*** Opening of Input data ***

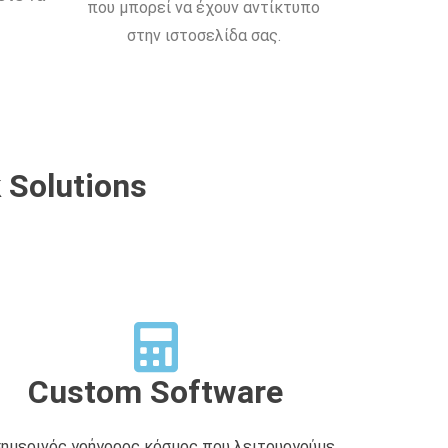
που μπορεί να έχουν αντίκτυπο
στην ιστοσελίδα σας.
 Solutions
Custom Software
σημερινός γρήγορος κόσμος που λειτουργούμε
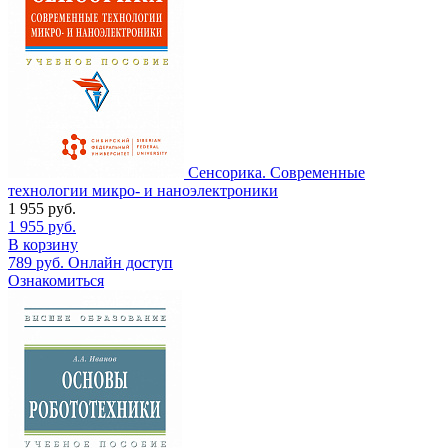
Сенсорика. Современные
технологии микро- и наноэлектроники
1 955
руб.
1 955
руб.
В корзину
789
руб.
Онлайн доступ
Ознакомиться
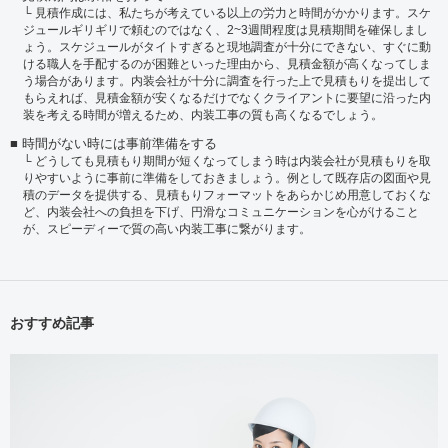
見積作成には、私たちが考えている以上の労力と時間がかかります。スケ
ジュールギリギリで頼むのではなく、2~3週間程度は見積期間を確保しまし
ょう。スケジュールがタイトすぎると現地調査が十分にできない、すぐに動
ける職人を手配するのが困難といった理由から、見積金額が高くなってしま
う場合があります。内装会社が十分に調査を行った上で見積もりを提出して
もらえれば、見積金額が安くなるだけでなくクライアントに要望に沿った内
装を考える時間が増えるため、内装工事の質も高くなるでしょう。
時間がない時には事前準備をする
どうしても見積もり期間が短くなってしまう時は内装会社が見積もりを取
りやすいように事前に準備をしておきましょう。例として既存店の図面や見
積のデータを提供する、見積もりフォーマットをあらかじめ用意しておくな
ど、内装会社への負担を下げ、円滑なコミュニケーションを心がけること
が、スピーディーで質の高い内装工事に繋がります。
おすすめ記事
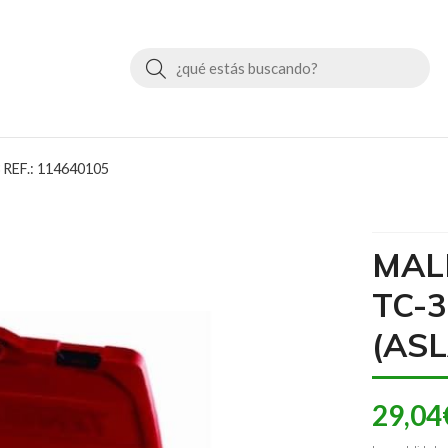
Buscar
REF.: 114640105
MAL
TC-3
(ASL
29,04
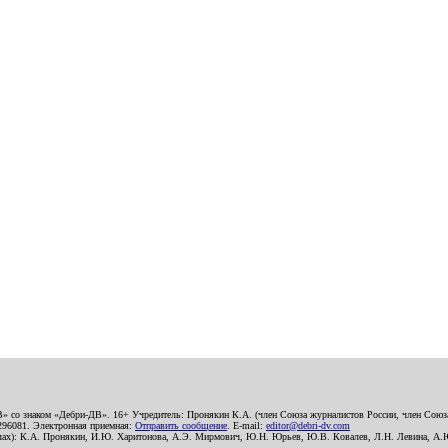
В» со знаком «Дебри-ДВ». 16+ Учредитель: Пронякин К.А. (член Союза журналистов России, член Союза
2296081. Электронная приемная:
Отправить сообщение
. E-mail:
editor@debri-dv.com
алах): К.А. Пронякин, И.Ю. Харитонова, А.Э. Мирмович, Ю.Н. Юрьев, Ю.В. Ковалев, Л.Н. Левина, А.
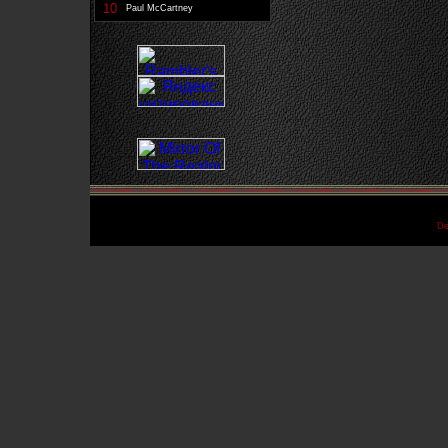
10
Paul McCartney
De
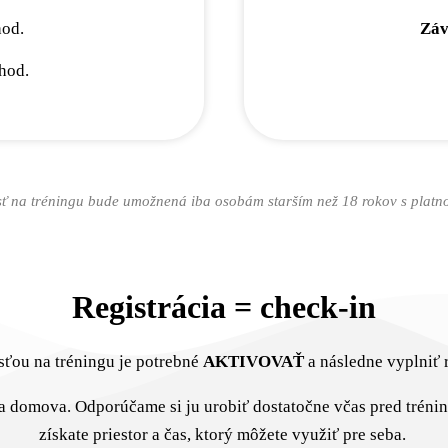
hod.
Záv
hod.
sť na tréningu bude umožnená iba osobám starším než 18 rokov s platnou
Registrácia = check-in
sťou na tréningu je potrebné
AKTIVOVAŤ
a následne vyplniť 
ia domova. Odporúčame si ju urobiť dostatočne včas pred tréni
získate priestor a čas, ktorý môžete využiť pre seba.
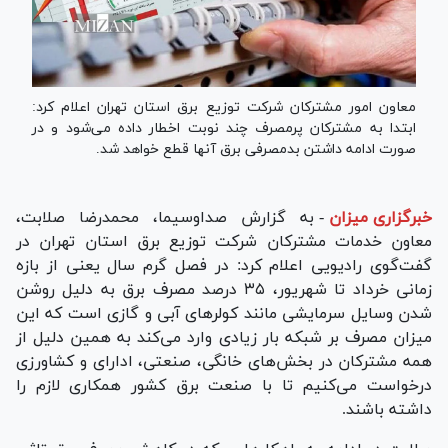
معاون امور مشترکان شرکت توزیع برق استان تهران اعلام کرد:
ابتدا به مشترکان پرمصرف چند نوبت اخطار داده می‌شود و در
صورت ادامه داشتن بدمصرفی برق آنها قطع خواهد شد.
خبرگزاری میزان
-
به گزارش صداوسیما، محمدرضا صلابت،
معاون خدمات مشترکان شرکت توزیع برق استان تهران در
گفت‌گوی رادیویی اعلام کرد: در فصل گرم سال یعنی از بازه
زمانی خرداد تا شهریور، ۳۵ درصد مصرف برق به دلیل روشن
شدن وسایل سرمایشی مانند کولر‌های آبی و گازی است که این
میزان مصرف بر شبکه بار زیادی وارد می‌کند به همین دلیل از
همه مشترکان در بخش‌های خانگی، صنعتی، ادارای و کشاورزی
درخواست می‌کنیم تا با صنعت برق کشور همکاری لازم را
داشته باشند.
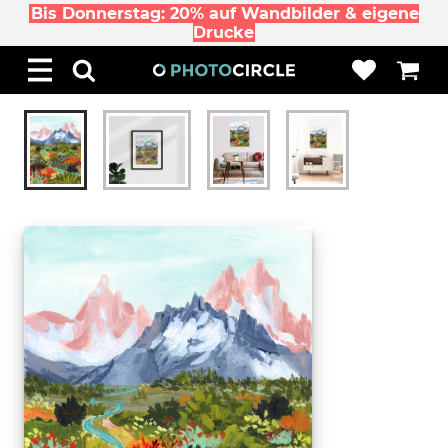
Bis Donnerstag: 20% auf Wandbilder & eigene
Drucke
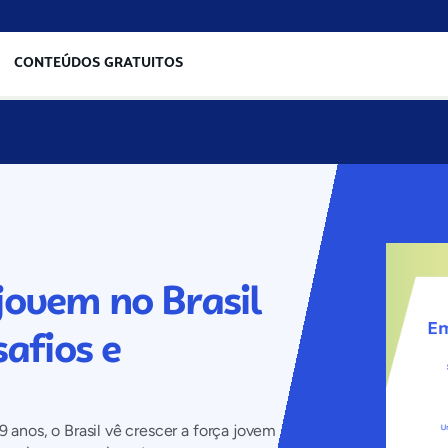
CONTEÚDOS GRATUITOS
ovem no Brasil
afios e
anos, o Brasil vê crescer a força jovem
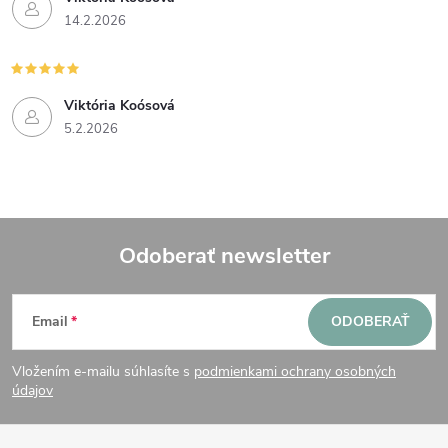
14.2.2026
Viktória Koósová
5.2.2026
Odoberať newsletter
Z
Email
ODOBERAŤ
á
Vložením e-mailu súhlasíte s
podmienkami ochrany osobných
p
údajov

*** Close of Input data ***

# Requirement
Which lines above hold the string "tréningu"? Copy each of them.

# Output for this exercise
sť na tréningu bude umožnená iba osobám starším než 18 rokov s platnou
sťou na tréningu je potrebné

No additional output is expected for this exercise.